In the entries that follow, the lines from the line containing "Periferias, por Gil" up to and including the line containing "エクステリアコネクトのお約束" must be copied exactly, with pictures omitted.

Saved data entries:
---*---

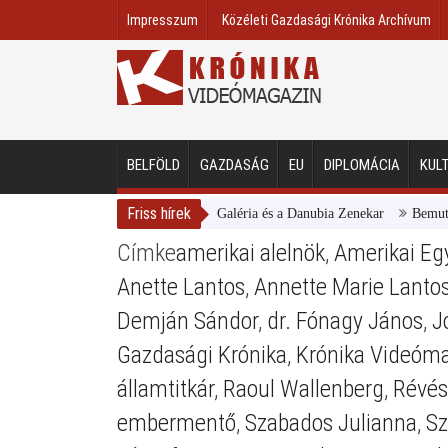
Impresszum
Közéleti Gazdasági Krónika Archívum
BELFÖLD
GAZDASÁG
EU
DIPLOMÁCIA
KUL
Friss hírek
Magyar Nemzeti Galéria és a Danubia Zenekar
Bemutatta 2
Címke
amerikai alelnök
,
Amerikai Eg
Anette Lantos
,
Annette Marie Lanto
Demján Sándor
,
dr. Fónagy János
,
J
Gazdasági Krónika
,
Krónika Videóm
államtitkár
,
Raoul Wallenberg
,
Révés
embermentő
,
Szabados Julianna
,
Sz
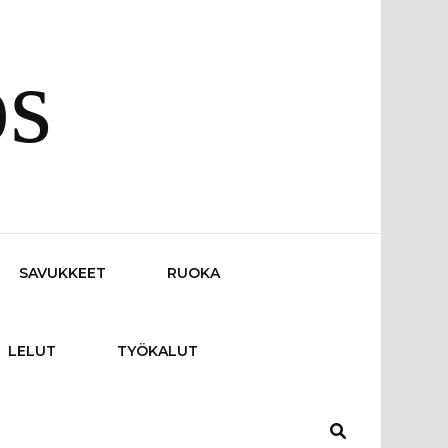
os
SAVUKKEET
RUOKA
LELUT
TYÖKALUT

---*---

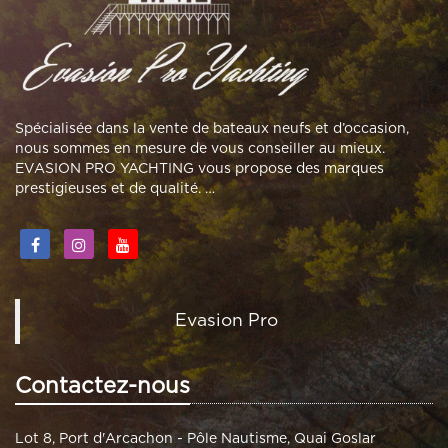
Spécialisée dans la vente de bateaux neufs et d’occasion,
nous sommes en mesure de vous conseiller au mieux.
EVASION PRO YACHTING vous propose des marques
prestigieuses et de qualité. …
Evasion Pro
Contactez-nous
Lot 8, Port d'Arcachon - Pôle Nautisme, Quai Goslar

---*---

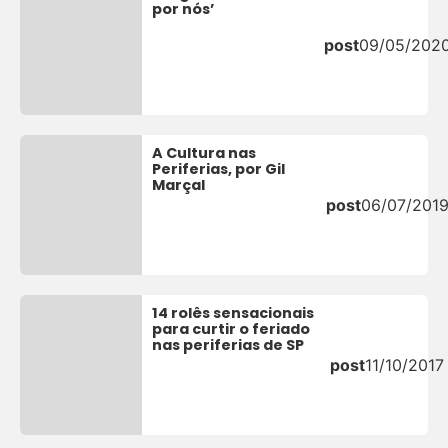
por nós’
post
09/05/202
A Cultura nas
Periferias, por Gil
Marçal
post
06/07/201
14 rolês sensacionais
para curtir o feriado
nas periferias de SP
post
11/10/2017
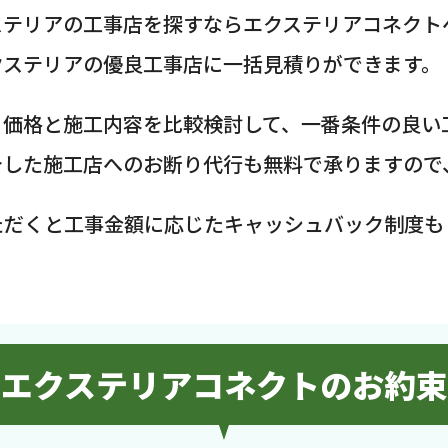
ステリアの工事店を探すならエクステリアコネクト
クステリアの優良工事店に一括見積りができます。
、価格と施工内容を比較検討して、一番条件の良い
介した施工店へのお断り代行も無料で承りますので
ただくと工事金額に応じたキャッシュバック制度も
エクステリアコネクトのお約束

---*---

REPLY:
Periferias, por Gil
Marçal
post
06/07/201
14 rolês sensacionais
para curtir o feriado
nas periferias de SP
post
11/10/2017
ステリアの工事店を探すならエクステリアコネクト
クステリアの優良工事店に一括見積りができます。
、価格と施工内容を比較検討して、一番条件の良い
介した施工店へのお断り代行も無料で承りますので
ただくと工事金額に応じたキャッシュバック制度も
エクステリアコネクトのお約束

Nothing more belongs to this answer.